▶ Problem statement:
Look below for the line holding "Book a Demo" and the line holding "Leave a reply". Repeat those two and everything between, exactly.
________________
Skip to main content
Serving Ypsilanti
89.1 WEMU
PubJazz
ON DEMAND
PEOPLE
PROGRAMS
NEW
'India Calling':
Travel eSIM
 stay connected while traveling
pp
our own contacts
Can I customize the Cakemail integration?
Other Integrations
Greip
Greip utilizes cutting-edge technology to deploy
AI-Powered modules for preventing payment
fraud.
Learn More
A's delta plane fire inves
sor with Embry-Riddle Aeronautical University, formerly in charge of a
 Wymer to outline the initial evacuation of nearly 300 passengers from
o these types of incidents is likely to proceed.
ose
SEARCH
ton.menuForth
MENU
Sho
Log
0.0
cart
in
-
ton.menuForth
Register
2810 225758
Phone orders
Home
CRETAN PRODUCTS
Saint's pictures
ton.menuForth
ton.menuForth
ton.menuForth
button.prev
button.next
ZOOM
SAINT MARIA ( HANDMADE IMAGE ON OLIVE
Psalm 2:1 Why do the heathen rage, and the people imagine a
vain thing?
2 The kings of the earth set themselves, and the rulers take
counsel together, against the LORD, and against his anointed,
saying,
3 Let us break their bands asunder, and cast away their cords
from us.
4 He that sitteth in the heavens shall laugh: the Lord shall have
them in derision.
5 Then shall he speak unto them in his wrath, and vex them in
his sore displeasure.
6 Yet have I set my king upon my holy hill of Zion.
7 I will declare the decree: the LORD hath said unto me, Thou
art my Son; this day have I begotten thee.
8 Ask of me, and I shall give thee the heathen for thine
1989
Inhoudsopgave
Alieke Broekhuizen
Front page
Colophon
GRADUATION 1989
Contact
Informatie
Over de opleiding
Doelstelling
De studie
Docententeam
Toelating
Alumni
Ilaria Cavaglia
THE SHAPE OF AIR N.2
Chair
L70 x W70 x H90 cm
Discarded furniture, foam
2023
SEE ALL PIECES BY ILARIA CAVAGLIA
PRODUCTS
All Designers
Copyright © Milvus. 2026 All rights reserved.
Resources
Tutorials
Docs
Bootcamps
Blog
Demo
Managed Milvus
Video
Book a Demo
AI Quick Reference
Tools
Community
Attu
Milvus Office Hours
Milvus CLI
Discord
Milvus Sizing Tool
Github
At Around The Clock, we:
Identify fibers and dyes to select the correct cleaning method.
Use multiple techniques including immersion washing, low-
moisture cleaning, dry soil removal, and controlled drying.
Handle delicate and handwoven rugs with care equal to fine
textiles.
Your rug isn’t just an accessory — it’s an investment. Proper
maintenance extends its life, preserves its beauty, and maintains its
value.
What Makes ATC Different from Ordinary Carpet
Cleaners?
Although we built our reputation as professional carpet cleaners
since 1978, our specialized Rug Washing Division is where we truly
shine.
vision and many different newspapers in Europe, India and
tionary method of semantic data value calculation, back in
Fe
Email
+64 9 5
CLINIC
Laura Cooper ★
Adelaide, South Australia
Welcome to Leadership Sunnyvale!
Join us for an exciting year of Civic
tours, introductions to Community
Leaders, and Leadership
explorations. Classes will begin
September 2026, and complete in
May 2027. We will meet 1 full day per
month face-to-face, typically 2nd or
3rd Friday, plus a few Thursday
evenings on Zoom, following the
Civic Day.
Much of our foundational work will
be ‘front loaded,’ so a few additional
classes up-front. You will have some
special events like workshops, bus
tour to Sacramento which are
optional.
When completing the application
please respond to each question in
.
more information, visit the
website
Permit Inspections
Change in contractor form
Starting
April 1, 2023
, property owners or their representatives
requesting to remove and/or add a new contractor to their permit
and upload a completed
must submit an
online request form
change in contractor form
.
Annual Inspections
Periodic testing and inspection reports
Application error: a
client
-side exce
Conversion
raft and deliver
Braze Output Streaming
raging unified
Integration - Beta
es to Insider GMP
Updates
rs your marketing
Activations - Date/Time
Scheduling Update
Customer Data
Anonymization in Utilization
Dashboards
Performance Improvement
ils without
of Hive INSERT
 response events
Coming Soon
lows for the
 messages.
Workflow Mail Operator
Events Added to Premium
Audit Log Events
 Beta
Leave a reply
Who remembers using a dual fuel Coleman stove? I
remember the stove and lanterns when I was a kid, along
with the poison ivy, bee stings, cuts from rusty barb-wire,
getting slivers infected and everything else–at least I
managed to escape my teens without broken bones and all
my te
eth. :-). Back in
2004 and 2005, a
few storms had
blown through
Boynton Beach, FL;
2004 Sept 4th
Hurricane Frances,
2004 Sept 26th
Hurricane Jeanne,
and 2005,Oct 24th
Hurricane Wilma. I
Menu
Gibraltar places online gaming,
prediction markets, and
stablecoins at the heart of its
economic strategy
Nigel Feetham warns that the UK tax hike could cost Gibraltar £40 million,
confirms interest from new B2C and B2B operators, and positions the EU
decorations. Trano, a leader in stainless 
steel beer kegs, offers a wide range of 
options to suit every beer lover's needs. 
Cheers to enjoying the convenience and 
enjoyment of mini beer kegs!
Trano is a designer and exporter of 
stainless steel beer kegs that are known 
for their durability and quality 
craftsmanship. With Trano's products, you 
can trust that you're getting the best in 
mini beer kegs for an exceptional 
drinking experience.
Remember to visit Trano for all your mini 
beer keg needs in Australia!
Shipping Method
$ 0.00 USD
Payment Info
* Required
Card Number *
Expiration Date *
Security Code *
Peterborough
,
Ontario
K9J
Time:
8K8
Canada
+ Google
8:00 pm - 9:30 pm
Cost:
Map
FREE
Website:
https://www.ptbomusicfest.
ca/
________________
▶ Answer to this problem:
Book a Demo
AI Quick Reference
Tools
Community
Attu
Milvus Office Hours
Milvus CLI
Discord
Milvus Sizing Tool
Github
At Around The Clock, we:
Identify fibers and dyes to select the correct cleaning method.
Use multiple techniques including immersion washing, low-
moisture cleaning, dry soil removal, and controlled drying.
Handle delicate and handwoven rugs with care equal to fine
textiles.
Your rug isn’t just an accessory — it’s an investment. Proper
maintenance extends its life, preserves its beauty, and maintains its
value.
What Makes ATC Different from Ordinary Carpet
Cleaners?
Although we built our reputation as professional carpet cleaners
since 1978, our specialized Rug Washing Division is where we truly
shine.
vision and many different newspapers in Europe, India and
tionary method of semantic data value calculation, back in
Fe
Email
+64 9 5
CLINIC
Laura Cooper ★
Adelaide, South Australia
Welcome to Leadership Sunnyvale!
Join us for an exciting year of Civic
tours, introductions to Community
Leaders, and Leadership
explorations. Classes will begin
September 2026, and complete in
May 2027. We will meet 1 full day per
month face-to-face, typically 2nd or
3rd Friday, plus a few Thursday
evenings on Zoom, following the
Civic Day.
Much of our foundational work will
be ‘front loaded,’ so a few additional
classes up-front. You will have some
special events like workshops, bus
tour to Sacramento which are
optional.
When completing the application
please respond to each question in
.
more information, visit the
website
Permit Inspections
Change in contractor form
Starting
April 1, 2023
, property owners or their representatives
requesting to remove and/or add a new contractor to their permit
and upload a completed
must submit an
online request form
change in contractor form
.
Annual Inspections
Periodic testing and inspection reports
Application error: a
client
-side exce
Conversion
raft and deliver
Braze Output Streaming
raging unified
Integration - Beta
es to Insider GMP
Updates
rs your marketing
Activations - Date/Time
Scheduling Update
Customer Data
Anonymization in Utilization
Dashboards
Performance Improvement
ils without
of Hive INSERT
 response events
Coming Soon
lows for the
 messages.
Workflow Mail Operator
Events Added to Premium
Audit Log Events
 Beta
Leave a reply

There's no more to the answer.